Austin McDonnell was an Irish playwright and journalist.[1]
McDonnell worked as a television critic on The Sunday Press.[2] As a playwright his work is most closely associated with the Ulster Group Theatre, Belfast, where he wrote a string of successful comedy plays in the 1960s and 1970s in association with the actor and comedian James Young.[3]
McDonnell was born in Kilsaran, Co. Louth.[4] McDonnell, and his wife Patti, lived in Dublin where he worked as a journalist and playwright.[5]
In 1961 McDonnell wrote All the King's Horses, which was performed at the Abbey Theatre, Dublin. The story is a farcical one in which an eccentric Irish woman dies and leaves her fortune to her two nephews. One is a Southern Irish Republican and the other is a Northern Irish Orangeman. To inherit the fortune they must spend a month in the cottage in peace.[6]

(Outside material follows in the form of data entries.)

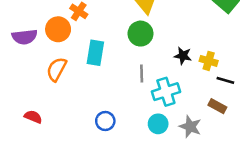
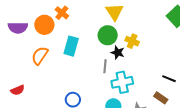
black star: (183, 56) -> (118, 53), moved
yellow cross: (209, 61) -> (132, 41), moved
red semicircle: (33, 117) -> (18, 90), turned 128

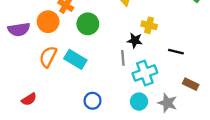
green circle: (108, 35) -> (88, 24), moved
cyan rectangle: (71, 46) -> (75, 59), moved, turned -66
black line: (169, 79) -> (176, 52), moved

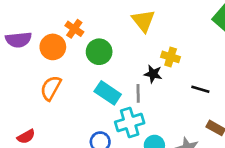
purple semicircle: (19, 29) -> (19, 40), moved
cyan rectangle: (75, 59) -> (108, 93), moved
cyan cross: (145, 73) -> (130, 122), moved

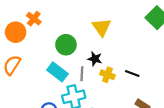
yellow triangle: (143, 21) -> (102, 27), moved
green circle: (99, 52) -> (66, 45), moved
yellow cross: (171, 57) -> (107, 75), moved

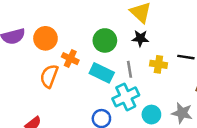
orange cross: (34, 19) -> (70, 59), moved
black star: (95, 59) -> (140, 38), moved

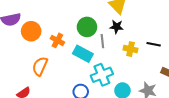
orange circle: (45, 38) -> (31, 31), moved
gray line: (130, 69) -> (102, 41), moved
orange semicircle: (49, 76) -> (40, 66), moved

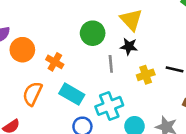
green circle: (87, 27) -> (93, 33), moved
yellow cross: (130, 49) -> (146, 75), turned -32
cyan rectangle: (83, 54) -> (72, 94), moved

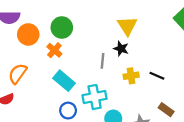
green circle: (93, 33) -> (62, 28), moved
orange semicircle: (32, 94) -> (18, 74), moved

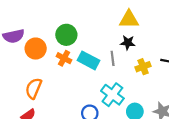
yellow triangle: (127, 26) -> (129, 19), turned -45
cyan rectangle: (64, 81) -> (88, 60), moved
cyan cross: (95, 97) -> (112, 95), turned -30

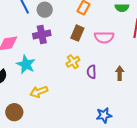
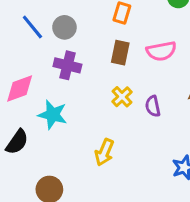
purple cross: (42, 35) -> (67, 65), turned 36
yellow arrow: (39, 92) -> (104, 152), moved, turned -36

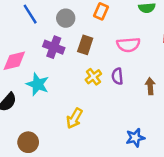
gray circle: (64, 27) -> (66, 18), moved
brown rectangle: (120, 53) -> (85, 45), moved
purple semicircle: (153, 106) -> (117, 76), moved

The play came to the attention of Belfast based actor James Young, who contacted the author with a view to performing the play at the Ulster Group Theatre. As had been his practice with his former writer Sam Cree, Young felt that the play would need reworked for a Belfast audience. Young was quoted as saying about McDonnell that he had "no arty airs about him and, being a journalist, set about the changes I suggested in a most realistic fashion". McDonnell's rewrites would remove some of the more serious aspects of the play and introduced a new character.[7]
The play was a financial success and McDonnell and Young formed a creative partnership that would last until the time of Young's death in 1974. They formed a working relationship in which Young would develop an idea for a play and, after several phone calls, McDonnell would write the first draft on the script. McDonnell would send this draft to Young to rehearse the actors. Young would remove bits and add sequences to make the play as funny as possible, which McDonnell would then redraft. A standing joke between the two on the opening night of a play was that McDonnell would remark to Young "a lovely play, Jimmy. I'm so glad you used my title".
McDonnell and Young would jointly adapt two existing English plays, Friends and Neighbours and Love Locked Out, to a Northern Irish setting. McDonnell would go on to be credited as the sole writer of another nine plays that premiered at the Ulster Group Theatre. He would also serve as writer of various sketches in Young's one man shows and write Young's 1970s Television series Saturday Night.[8]
Of all of McDonnell's plays, only the original version of All the King's Horses appears to have been published professionally.[9] While his reworking of All the King's Horses for the Belfast production and a version of Silver Wedding, with the characters names and setting changed for a Dublin audience, exist in typescript form, originally available direct from the author.[10] No versions of his other plays are currently known to exist as of January 2012.
In the 1975 addition of McDonnell's play All the King's Horses he is credited as author of the plays Swan Song, Buckshot Biddy, Roadside and Wigs on the Green.
When these plays were first published they were credited to Noel Marian. However, the copyright notice and permission to perform the plays were still granted to McDonnell in the published scripts.[12]
Marian wrote a series of five plays for the Kilsaran Players in the 1940s and 1950s.[13]